### Working data ###
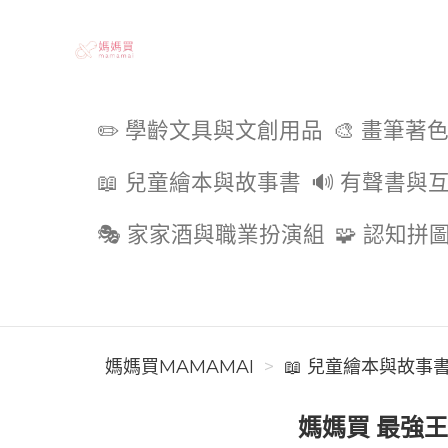
媽媽買MAMAMAI
✏️ 學齡文具與文創用品
🎨 畫筆著
📖 兒童繪本與故事書
🔊 有聲書與
🎭 家家酒與職業扮演組
🧩 認知拼
媽媽買MAMAMAI
📖 兒童繪本與故事
媽媽買 最強王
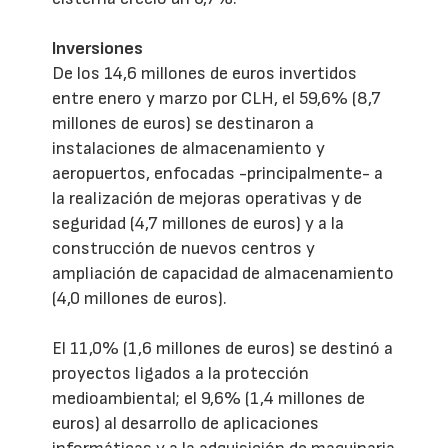
Inversiones
De los 14,6 millones de euros invertidos
entre enero y marzo por CLH, el 59,6% (8,7
millones de euros) se destinaron a
instalaciones de almacenamiento y
aeropuertos, enfocadas -principalmente- a
la realización de mejoras operativas y de
seguridad (4,7 millones de euros) y a la
construcción de nuevos centros y
ampliación de capacidad de almacenamiento
(4,0 millones de euros).
El 11,0% (1,6 millones de euros) se destinó a
proyectos ligados a la protección
medioambiental; el 9,6% (1,4 millones de
euros) al desarrollo de aplicaciones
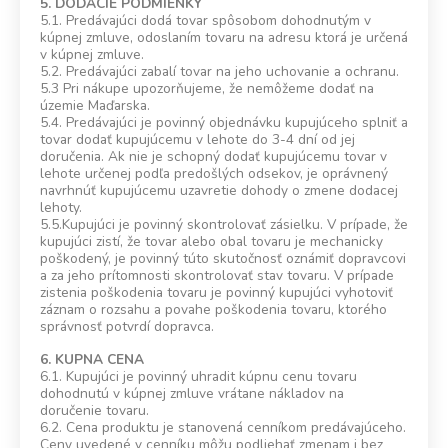
5. DODACIE PODMIENKY
5.1. Predávajúci dodá tovar spôsobom dohodnutým v
kúpnej zmluve, odoslaním tovaru na adresu ktorá je určená
v kúpnej zmluve.
5.2. Predávajúci zabalí tovar na jeho uchovanie a ochranu.
5.3 Pri nákupe upozorňujeme, že nemôžeme dodať na
územie Maďarska.
5.4. Predávajúci je povinný objednávku kupujúceho splniť a
tovar dodať kupujúcemu v lehote do 3-4 dní od jej
doručenia. Ak nie je schopný dodať kupujúcemu tovar v
lehote určenej podľa predošlých odsekov, je oprávnený
navrhnúť kupujúcemu uzavretie dohody o zmene dodacej
lehoty.
5.5.Kupujúci je povinný skontrolovať zásielku. V prípade, že
kupujúci zistí, že tovar alebo obal tovaru je mechanicky
poškodený, je povinný túto skutočnosť oznámiť dopravcovi
a za jeho prítomnosti skontrolovať stav tovaru. V prípade
zistenia poškodenia tovaru je povinný kupujúci vyhotoviť
záznam o rozsahu a povahe poškodenia tovaru, ktorého
správnosť potvrdí dopravca.
6. KUPNA CENA
6.1. Kupujúci je povinný uhradit kúpnu cenu tovaru
dohodnutú v kúpnej zmluve vrátane nákladov na
doručenie tovaru.
6.2. Cena produktu je stanovená cenníkom predávajúceho.
Ceny uvedené v cenníku môžu podliehať zmenam i bez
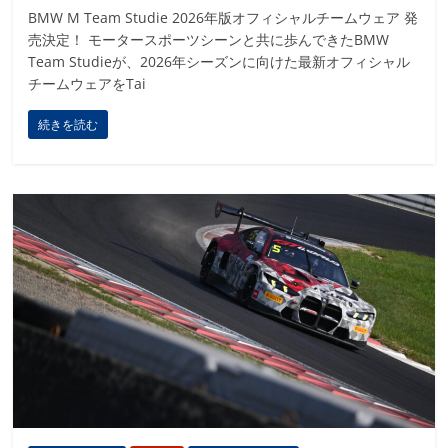
BMW M Team Studie 2026年版オフィシャルチームウェア 発
売決定！ モータースポーツシーンと共に歩んできたBMW
Team Studieが、2026年シーズンに向けた最新オフィシャル
チームウェアをTai
続きを読む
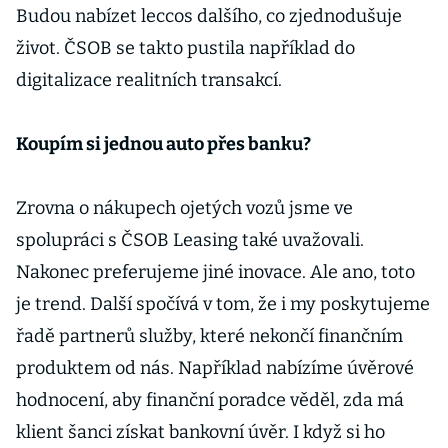
Budou nabízet leccos dalšího, co zjednodušuje
život. ČSOB se takto pustila například do
digitalizace realitních transakcí.
Koupím si jednou auto přes banku?
Zrovna o nákupech ojetých vozů jsme ve
spolupráci s ČSOB Leasing také uvažovali.
Nakonec preferujeme jiné inovace. Ale ano, toto
je trend. Další spočívá v tom, že i my poskytujeme
řadě partnerů služby, které nekončí finančním
produktem od nás. Například nabízíme úvěrové
hodnocení, aby finanční poradce věděl, zda má
klient šanci získat bankovní úvěr. I když si ho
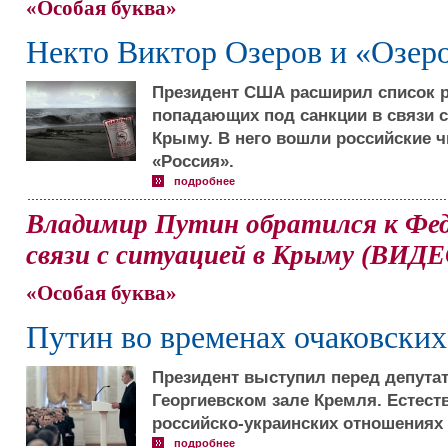
«Особая буква»
Некто Виктор Озеров и «Озер
Президент США расширил список р
попадающих под санкции в связи с 
Крыму. В него вошли российские ч
«Россия».
подробнее
Владимир Путин обратился к Фед
связи с ситуацией в Крыму (ВИДЕ
«Особая буква»
Путин во временах очаковски
Президент выступил перед депутат
Георгиевском зале Кремля. Естест
российско-украинских отношениях и
подробнее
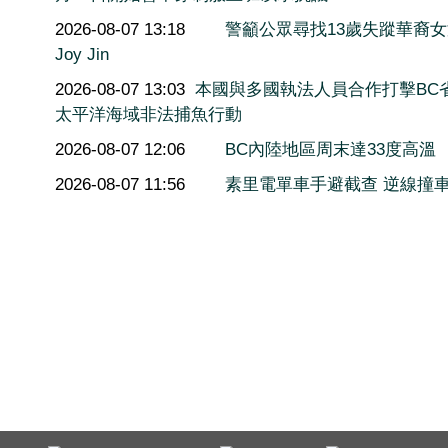
2026-08-07 13:18
警籲公眾尋找13歲失蹤華裔
Joy Jin
2026-08-07 13:03
本國與多國執法人員合作打擊BC
太平洋海域非法捕魚行動
2026-08-07 12:06
BC內陸地區周末達33度高溫
2026-08-07 11:56
素里電單車手避截查 逆線撞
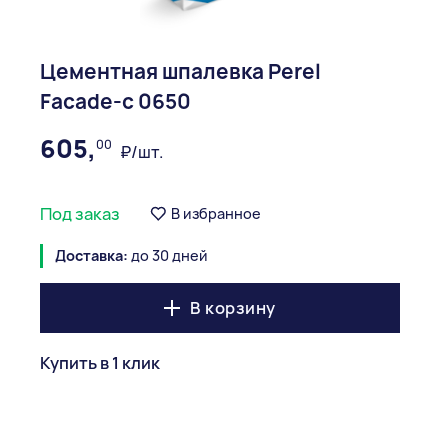
Цементная шпалевка Perel
Facade-c 0650
605,
00
₽/шт.
Под заказ
В избранное
Доставка:
до 30 дней
В корзину
Купить в 1 клик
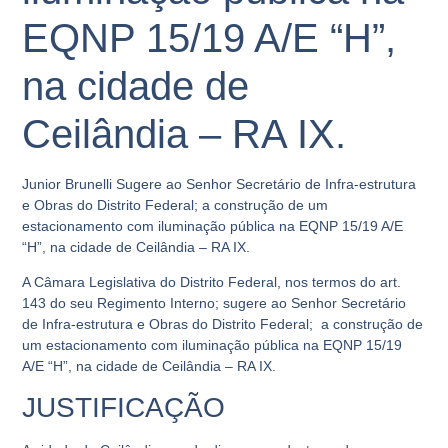
EQNP 15/19 A/E “H”,
na cidade de
Ceilândia – RA IX.
Junior Brunelli Sugere ao Senhor Secretário de Infra-estrutura
e Obras do Distrito Federal; a construção de um
estacionamento com iluminação pública na EQNP 15/19 A/E
“H”, na cidade de Ceilândia – RA IX.
A Câmara Legislativa do Distrito Federal, nos termos do art.
143 do seu Regimento Interno; sugere ao Senhor Secretário
de Infra-estrutura e Obras do Distrito Federal; a construção de
um estacionamento com iluminação pública na EQNP 15/19
A/E “H”, na cidade de Ceilândia – RA IX.
JUSTIFICAÇÃO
###
(Problem to work on)
Begin at the line above that has "estacionamento com iluminação pública na EQNP 15/19 A/E" and stop after the line that has "de Infra-estrutura e", copying each line exactly and adding nothing else.

(Exercise output)
estacionamento com iluminação pública na EQNP 15/19 A/E
“H”, na cidade de Ceilândia – RA IX.
A Câmara Legislativa do Distrito Federal, nos termos do art.
143 do seu Regimento Interno; sugere ao Senhor Secretário
de Infra-estrutura e Obras do Distrito Federal; a construção de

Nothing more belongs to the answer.